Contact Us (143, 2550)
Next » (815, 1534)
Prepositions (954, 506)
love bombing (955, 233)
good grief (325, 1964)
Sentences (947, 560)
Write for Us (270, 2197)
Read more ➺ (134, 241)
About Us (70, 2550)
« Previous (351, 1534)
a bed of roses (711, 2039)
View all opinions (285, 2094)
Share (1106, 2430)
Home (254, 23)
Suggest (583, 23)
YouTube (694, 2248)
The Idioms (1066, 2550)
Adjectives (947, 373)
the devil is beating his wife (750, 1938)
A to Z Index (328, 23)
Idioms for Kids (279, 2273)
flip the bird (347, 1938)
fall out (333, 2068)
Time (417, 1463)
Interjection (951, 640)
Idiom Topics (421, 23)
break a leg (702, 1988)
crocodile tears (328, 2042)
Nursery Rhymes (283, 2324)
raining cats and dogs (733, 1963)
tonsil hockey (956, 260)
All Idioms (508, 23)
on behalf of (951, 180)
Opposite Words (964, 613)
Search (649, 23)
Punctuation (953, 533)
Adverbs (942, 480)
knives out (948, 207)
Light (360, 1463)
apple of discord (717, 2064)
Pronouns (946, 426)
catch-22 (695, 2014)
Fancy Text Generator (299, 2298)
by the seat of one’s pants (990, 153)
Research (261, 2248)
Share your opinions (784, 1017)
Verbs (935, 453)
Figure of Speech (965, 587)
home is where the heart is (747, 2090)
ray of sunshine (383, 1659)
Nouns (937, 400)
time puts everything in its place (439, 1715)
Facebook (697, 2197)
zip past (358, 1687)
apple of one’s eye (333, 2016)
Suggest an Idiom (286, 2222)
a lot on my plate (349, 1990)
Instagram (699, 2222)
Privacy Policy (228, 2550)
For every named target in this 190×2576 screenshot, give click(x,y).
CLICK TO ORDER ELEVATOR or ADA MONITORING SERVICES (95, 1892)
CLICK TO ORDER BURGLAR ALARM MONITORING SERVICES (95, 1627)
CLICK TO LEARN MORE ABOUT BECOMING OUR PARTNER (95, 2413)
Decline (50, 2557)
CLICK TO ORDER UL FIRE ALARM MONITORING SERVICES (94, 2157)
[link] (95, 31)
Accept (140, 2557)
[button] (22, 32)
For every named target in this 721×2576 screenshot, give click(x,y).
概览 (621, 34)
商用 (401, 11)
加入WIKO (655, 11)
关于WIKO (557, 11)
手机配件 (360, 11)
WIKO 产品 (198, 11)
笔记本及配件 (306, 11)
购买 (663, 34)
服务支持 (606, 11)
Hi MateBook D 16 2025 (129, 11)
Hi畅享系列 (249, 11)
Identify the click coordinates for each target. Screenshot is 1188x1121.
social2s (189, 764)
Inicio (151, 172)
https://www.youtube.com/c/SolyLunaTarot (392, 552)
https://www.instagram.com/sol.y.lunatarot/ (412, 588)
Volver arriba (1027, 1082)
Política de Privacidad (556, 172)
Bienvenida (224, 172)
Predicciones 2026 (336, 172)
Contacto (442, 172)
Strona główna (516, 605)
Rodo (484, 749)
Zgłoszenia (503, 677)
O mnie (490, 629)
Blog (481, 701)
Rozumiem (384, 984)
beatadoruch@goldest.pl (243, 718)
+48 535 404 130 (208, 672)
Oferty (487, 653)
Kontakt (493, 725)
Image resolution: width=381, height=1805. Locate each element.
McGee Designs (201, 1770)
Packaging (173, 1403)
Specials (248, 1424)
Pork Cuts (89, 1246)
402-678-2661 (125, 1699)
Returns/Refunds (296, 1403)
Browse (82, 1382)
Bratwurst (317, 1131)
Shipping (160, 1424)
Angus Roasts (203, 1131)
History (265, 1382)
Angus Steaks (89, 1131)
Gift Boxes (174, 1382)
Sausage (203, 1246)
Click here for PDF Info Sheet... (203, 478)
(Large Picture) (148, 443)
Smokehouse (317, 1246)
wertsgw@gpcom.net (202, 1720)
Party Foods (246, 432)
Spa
= = = = =
**WHAT THE TASK REQUIRES**
Write out every record verbatim.

**ANSWER AREA**
Contact Us (143, 2550)
Next » (815, 1534)
Prepositions (954, 506)
love bombing (955, 233)
good grief (325, 1964)
Sentences (947, 560)
Write for Us (270, 2197)
Read more ➺ (134, 241)
About Us (70, 2550)
« Previous (351, 1534)
a bed of roses (711, 2039)
View all opinions (285, 2094)
Share (1106, 2430)
Home (254, 23)
Suggest (583, 23)
YouTube (694, 2248)
The Idioms (1066, 2550)
Adjectives (947, 373)
the devil is beating his wife (750, 1938)
A to Z Index (328, 23)
Idioms for Kids (279, 2273)
flip the bird (347, 1938)
fall out (333, 2068)
Time (417, 1463)
Interjection (951, 640)
Idiom Topics (421, 23)
break a leg (702, 1988)
crocodile tears (328, 2042)
Nursery Rhymes (283, 2324)
raining cats and dogs (733, 1963)
tonsil hockey (956, 260)
All Idioms (508, 23)
on behalf of (951, 180)
Opposite Words (964, 613)
Search (649, 23)
Punctuation (953, 533)
Adverbs (942, 480)
knives out (948, 207)
Light (360, 1463)
apple of discord (717, 2064)
Pronouns (946, 426)
catch-22 (695, 2014)
Fancy Text Generator (299, 2298)
by the seat of one’s pants (990, 153)
Research (261, 2248)
Share your opinions (784, 1017)
Verbs (935, 453)
Figure of Speech (965, 587)
home is where the heart is (747, 2090)
ray of sunshine (383, 1659)
Nouns (937, 400)
time puts everything in its place (439, 1715)
Facebook (697, 2197)
zip past (358, 1687)
apple of one’s eye (333, 2016)
Suggest an Idiom (286, 2222)
a lot on my plate (349, 1990)
Instagram (699, 2222)
Privacy Policy (228, 2550)
For every named target in this 190×2576 screenshot, give click(x,y).
CLICK TO ORDER ELEVATOR or ADA MONITORING SERVICES (95, 1892)
CLICK TO ORDER BURGLAR ALARM MONITORING SERVICES (95, 1627)
CLICK TO LEARN MORE ABOUT BECOMING OUR PARTNER (95, 2413)
Decline (50, 2557)
CLICK TO ORDER UL FIRE ALARM MONITORING SERVICES (94, 2157)
[link] (95, 31)
Accept (140, 2557)
[button] (22, 32)
For every named target in this 721×2576 screenshot, give click(x,y).
概览 (621, 34)
商用 (401, 11)
加入WIKO (655, 11)
关于WIKO (557, 11)
手机配件 (360, 11)
WIKO 产品 (198, 11)
笔记本及配件 (306, 11)
购买 (663, 34)
服务支持 (606, 11)
Hi MateBook D 16 2025 (129, 11)
Hi畅享系列 (249, 11)
Identify the click coordinates for each target. Screenshot is 1188x1121.
social2s (189, 764)
Inicio (151, 172)
https://www.youtube.com/c/SolyLunaTarot (392, 552)
https://www.instagram.com/sol.y.lunatarot/ (412, 588)
Volver arriba (1027, 1082)
Política de Privacidad (556, 172)
Bienvenida (224, 172)
Predicciones 2026 (336, 172)
Contacto (442, 172)
Strona główna (516, 605)
Rodo (484, 749)
Zgłoszenia (503, 677)
O mnie (490, 629)
Blog (481, 701)
Rozumiem (384, 984)
beatadoruch@goldest.pl (243, 718)
+48 535 404 130 (208, 672)
Oferty (487, 653)
Kontakt (493, 725)
Image resolution: width=381, height=1805. Locate each element.
McGee Designs (201, 1770)
Packaging (173, 1403)
Specials (248, 1424)
Pork Cuts (89, 1246)
402-678-2661 (125, 1699)
Returns/Refunds (296, 1403)
Browse (82, 1382)
Bratwurst (317, 1131)
Shipping (160, 1424)
Angus Roasts (203, 1131)
History (265, 1382)
Angus Steaks (89, 1131)
Gift Boxes (174, 1382)
Sausage (203, 1246)
Click here for PDF Info Sheet... (203, 478)
(Large Picture) (148, 443)
Smokehouse (317, 1246)
wertsgw@gpcom.net (202, 1720)
Party Foods (246, 432)
Spa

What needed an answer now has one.